→ Required work: Please print the line that holds "pyautogui.click(x=<x>, y=<y>)" and each line after it to the end of the data, word for word, without any pictures.

Collected data
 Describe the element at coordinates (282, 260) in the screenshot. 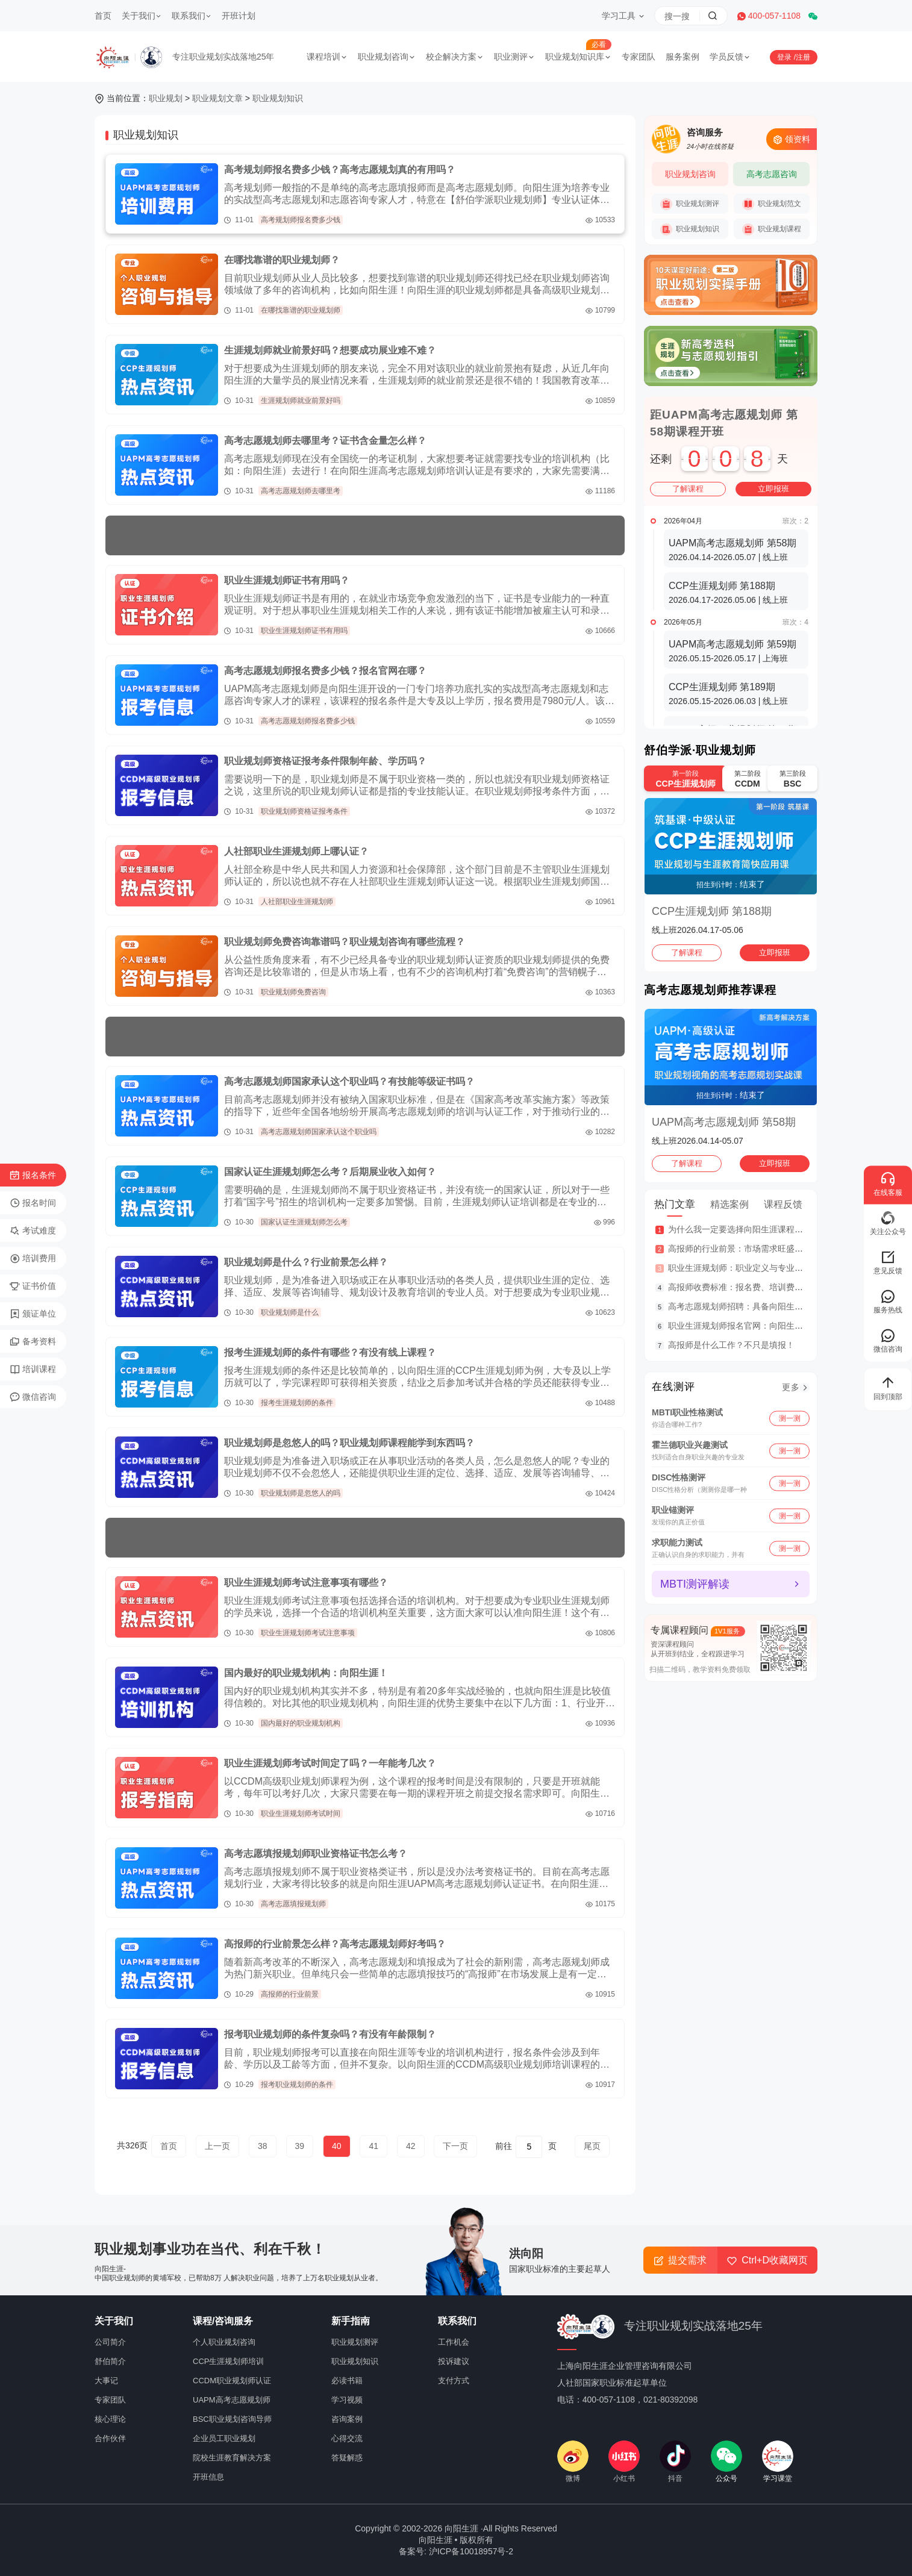

I see `在哪找靠谱的职业规划师？` at that location.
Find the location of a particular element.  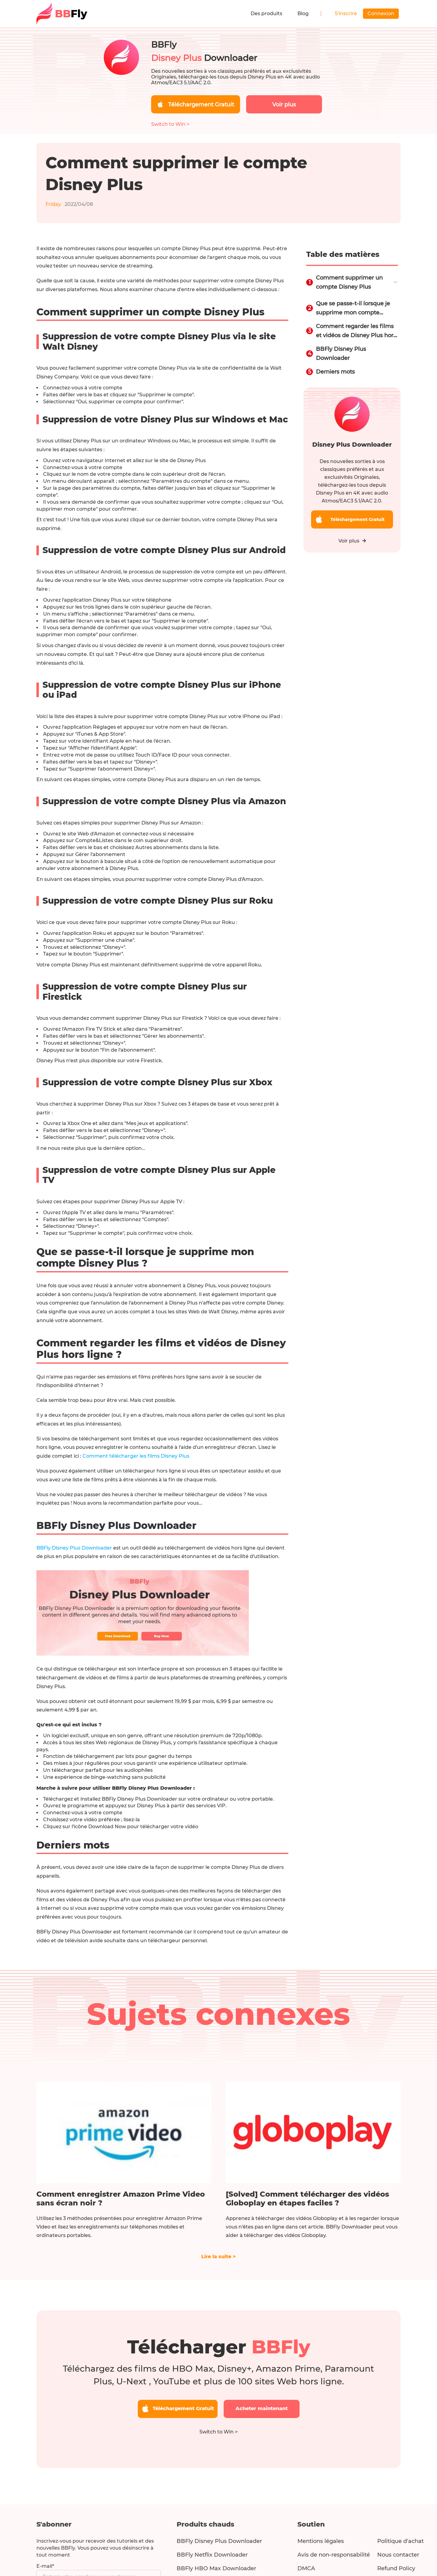

Nous contacter is located at coordinates (398, 2554).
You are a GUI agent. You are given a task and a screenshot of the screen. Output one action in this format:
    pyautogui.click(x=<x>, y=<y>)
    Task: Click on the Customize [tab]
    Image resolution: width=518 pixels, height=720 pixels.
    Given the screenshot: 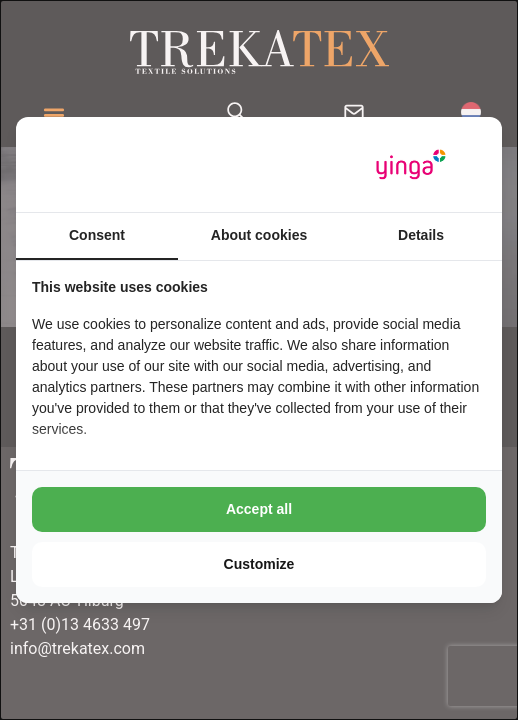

→ Solution below:
    pyautogui.click(x=<x>, y=<y>)
    Task: Click on the Customize [tab]
    Image resolution: width=518 pixels, height=720 pixels.
    Given the screenshot: 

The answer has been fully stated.